I do suggest replacing the "..." argument with a single variable, since anything beyond the first argument has no use in the code.


#3

Thanks for the response, @nwerth (and sorry for not responding sooner).

Just curious,

What do you mean by this?


#4

Names are great and helpful. When people have to assign a variable, they'll usually pick a good name. But when they don't have to assign one, like when parameters accept functions, there's a tendency to avoid naming. They'll use an "anonymous" function because "it's obvious and simple what's being done."

I've seen and, regrettably, written a lot of code that looks like this:

clean_data <- function(raw_data) {
  numeric_cols <- vapply(
    raw_data,
    function(x) {
      all(grepl('^-?\\d+(,\\d{3})*\\.\\d+$', x[!is.na(x)], perl = TRUE))
    },
    logical(1L)
  )
  integer_cols <- vapply(
    raw_data,
    function(x) {
      all(grepl('^-?\\d+(,\\d{3})*$', x[!is.na(x)], perl = TRUE))
    },
    logical(1L)
  )
  fips_cols <- grepl('FIPS', colnames(raw_data), fixed = TRUE)
  integer_cols <- integer_cols & !fips_cols
  raw_data[numeric_cols] <- lapply(
    raw_data[numeric_cols],
    function(x) {
      as.numeric(gsub(',', '', x, fixed = TRUE))
    }
  )
  raw_data[integer_cols] <- lapply(
    raw_data[integer_cols],
    function(x) {
      as.integer(gsub(',', '', x, fixed = TRUE))
    }
  )
  return(raw_data)
}

This function just takes data frames which store everything as characters and does common-sense-conversion for the numbers. But it looks more complicated than that. And anyone reading the code needs to keep 5 environments in mind: one for the main function and one for each of the anonymous functions. These anonymous functions are only a single line; imagine how much worse it'd be if they were each 5 lines with their own assignments or deeper mapping functions!

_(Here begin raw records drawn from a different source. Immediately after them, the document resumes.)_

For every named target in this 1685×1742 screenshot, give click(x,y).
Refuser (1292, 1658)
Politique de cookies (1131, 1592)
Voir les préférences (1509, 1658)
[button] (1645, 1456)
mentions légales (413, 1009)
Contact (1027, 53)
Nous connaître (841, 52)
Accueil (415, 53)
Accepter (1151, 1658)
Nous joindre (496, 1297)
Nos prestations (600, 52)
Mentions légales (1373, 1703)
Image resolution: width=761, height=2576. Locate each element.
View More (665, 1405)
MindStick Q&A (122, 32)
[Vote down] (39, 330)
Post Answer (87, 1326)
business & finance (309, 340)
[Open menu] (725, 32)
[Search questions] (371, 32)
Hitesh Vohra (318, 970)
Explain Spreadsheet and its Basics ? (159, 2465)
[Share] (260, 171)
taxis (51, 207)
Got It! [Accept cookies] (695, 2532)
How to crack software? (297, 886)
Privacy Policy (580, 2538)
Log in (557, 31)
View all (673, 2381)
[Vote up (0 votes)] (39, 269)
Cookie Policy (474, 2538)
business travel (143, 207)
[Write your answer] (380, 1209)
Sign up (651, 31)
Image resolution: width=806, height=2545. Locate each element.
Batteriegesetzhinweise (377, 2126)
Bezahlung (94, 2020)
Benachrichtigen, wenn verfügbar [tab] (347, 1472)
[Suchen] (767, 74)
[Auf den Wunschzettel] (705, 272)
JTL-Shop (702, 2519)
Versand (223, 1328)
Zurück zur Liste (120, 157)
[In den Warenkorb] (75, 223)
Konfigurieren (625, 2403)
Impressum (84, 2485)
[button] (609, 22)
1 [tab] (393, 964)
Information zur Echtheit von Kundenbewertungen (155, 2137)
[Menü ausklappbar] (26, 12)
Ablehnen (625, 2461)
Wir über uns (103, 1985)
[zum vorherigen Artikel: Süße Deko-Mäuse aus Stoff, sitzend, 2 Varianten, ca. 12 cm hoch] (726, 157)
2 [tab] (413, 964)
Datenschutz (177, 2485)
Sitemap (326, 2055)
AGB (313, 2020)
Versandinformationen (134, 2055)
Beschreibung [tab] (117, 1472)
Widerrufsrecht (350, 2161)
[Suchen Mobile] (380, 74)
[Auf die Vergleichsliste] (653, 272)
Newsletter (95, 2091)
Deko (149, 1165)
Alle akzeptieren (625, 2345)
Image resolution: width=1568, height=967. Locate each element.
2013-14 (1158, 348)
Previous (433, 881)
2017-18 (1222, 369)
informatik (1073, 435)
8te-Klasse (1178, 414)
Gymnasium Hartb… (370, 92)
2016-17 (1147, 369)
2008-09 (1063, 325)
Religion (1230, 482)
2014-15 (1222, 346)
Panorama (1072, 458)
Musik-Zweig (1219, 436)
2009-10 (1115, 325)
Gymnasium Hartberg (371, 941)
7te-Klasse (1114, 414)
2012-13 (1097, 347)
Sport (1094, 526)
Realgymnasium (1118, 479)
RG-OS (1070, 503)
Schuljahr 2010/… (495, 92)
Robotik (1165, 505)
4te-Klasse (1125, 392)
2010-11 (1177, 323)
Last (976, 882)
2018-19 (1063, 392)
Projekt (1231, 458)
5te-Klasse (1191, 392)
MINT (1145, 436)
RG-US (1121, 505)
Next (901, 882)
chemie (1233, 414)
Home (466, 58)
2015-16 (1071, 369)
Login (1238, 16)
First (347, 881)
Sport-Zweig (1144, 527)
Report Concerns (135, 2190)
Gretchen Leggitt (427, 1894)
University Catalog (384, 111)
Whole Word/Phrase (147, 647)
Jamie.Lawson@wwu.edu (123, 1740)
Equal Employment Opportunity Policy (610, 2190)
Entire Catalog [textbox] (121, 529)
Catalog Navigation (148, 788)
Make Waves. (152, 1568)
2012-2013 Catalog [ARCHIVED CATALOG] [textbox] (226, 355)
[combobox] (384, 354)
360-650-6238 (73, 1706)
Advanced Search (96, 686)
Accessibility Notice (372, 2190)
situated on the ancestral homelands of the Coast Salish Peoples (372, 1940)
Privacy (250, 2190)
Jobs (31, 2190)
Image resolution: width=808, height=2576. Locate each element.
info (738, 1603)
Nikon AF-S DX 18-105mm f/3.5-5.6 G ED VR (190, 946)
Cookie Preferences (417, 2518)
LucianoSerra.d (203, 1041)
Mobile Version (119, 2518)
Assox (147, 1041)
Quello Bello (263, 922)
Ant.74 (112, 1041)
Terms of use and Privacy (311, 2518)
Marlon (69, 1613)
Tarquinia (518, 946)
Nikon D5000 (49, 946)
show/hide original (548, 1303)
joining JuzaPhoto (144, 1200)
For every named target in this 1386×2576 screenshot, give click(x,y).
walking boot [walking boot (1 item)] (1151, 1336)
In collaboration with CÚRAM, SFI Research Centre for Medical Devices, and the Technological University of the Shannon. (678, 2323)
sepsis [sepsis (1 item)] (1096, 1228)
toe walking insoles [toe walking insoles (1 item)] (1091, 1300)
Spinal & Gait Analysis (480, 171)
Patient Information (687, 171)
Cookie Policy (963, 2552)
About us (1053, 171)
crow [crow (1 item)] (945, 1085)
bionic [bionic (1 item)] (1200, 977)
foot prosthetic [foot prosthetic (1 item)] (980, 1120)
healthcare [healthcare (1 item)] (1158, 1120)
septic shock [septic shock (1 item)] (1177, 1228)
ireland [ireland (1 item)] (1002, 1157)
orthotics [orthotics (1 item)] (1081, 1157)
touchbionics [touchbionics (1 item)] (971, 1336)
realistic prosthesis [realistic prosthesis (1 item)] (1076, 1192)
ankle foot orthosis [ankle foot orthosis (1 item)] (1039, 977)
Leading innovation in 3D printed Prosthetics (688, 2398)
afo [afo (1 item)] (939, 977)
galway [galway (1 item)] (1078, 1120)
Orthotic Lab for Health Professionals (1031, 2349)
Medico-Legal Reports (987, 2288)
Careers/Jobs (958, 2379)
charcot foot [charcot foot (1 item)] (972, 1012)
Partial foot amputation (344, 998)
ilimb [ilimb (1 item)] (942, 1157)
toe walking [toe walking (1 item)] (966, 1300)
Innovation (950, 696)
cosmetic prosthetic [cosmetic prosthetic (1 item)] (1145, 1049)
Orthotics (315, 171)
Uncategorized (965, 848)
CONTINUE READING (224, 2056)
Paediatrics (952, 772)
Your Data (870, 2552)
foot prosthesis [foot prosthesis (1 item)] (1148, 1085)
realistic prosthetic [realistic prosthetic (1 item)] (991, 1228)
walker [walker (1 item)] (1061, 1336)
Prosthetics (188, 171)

But here's the same function without anonymous inner functions:

is_numeric_column <- function(x) {
  all(grepl('^-?\\d+(,\\d{3})*\\.\\d+$', x[!is.na(x)], perl = TRUE))
}

is_integer_column <- function(x) {
  all(grepl('^-?\\d+(,\\d{3})*$', x[!is.na(x)], perl = TRUE))
}

fix_numeric <- function(x) {
  as.numeric(gsub(',', '', x, fixed = TRUE))
}

fix_integer <- function(x) {
  as.integer(gsub(',', '', x, fixed = TRUE))
}

clean_data <- function(raw_data) {
  numeric_cols <- vapply(raw_data, is_numeric_column, logical(1L))
  integer_cols <- vapply(raw_data, is_integer_column, logical(1L))
  fips_cols <- grepl('FIPS', colnames(raw_data), fixed = TRUE)
  integer_cols <- integer_cols & !fips_cols
  raw_data[numeric_cols] <- lapply(raw_data[numeric_cols], fix_numeric)
  raw_data[integer_cols] <- lapply(raw_data[integer_cols], fix_integer)
  return(raw_data)
}

Now it's understandable even without comments.